Data being used or shared for purposes beyond individual care does not include your data being shared with insurance companies or used for marketing purposes and data would only be used in this way with your specific agreement.
Falcon-Care reviews all of our data processing on an annual basis to assess if the national data opt-out applies. This is recorded in our Record of Processing Activities. All new processing is assessed to see if the national data opt-out applies.
If any data processing falls within scope of the National Data Opt-Out we use MESH to check if any of our service users have opted out of their data being used for this purpose.
At this time, we do not share any data for planning or research purposes for which the national data opt-out would apply.
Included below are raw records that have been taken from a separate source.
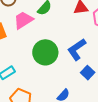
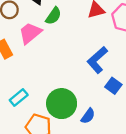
green circle: (45, 52) -> (62, 104), moved

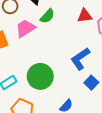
green circle: (62, 104) -> (40, 76), moved

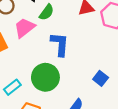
blue L-shape: (80, 59) -> (60, 44), moved, turned 135

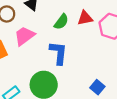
green semicircle: (47, 12) -> (61, 22), moved

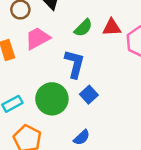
blue square: (97, 87) -> (89, 95), moved

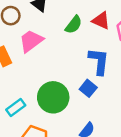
red triangle: (112, 27) -> (101, 20), turned 36
blue L-shape: (75, 64) -> (99, 61), moved

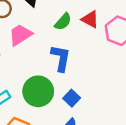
blue L-shape: (99, 61) -> (61, 58), moved
blue square: (88, 88) -> (72, 98), moved

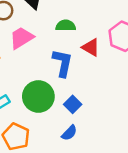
red triangle: (90, 19) -> (91, 47), moved
green semicircle: (63, 22) -> (66, 26), turned -132

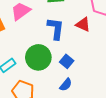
red triangle: (91, 47) -> (83, 24), moved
We review all of the confidential patient information we process on an annual basis to see if this is used for research and planning purposes. If it is, then individuals can decide to stop their information being shared for this purpose. You can find out more information at https://www.nhs.uk/your-nhs-data-matters/.
Health and care organisations have until 31st July 2022 to put systems and processes in place so they can be compliant with the national data opt-out and apply your choice to any confidential patient information they use or share for purposes beyond your individual care. Falcon-Care is compliant with the national data opt-out policy.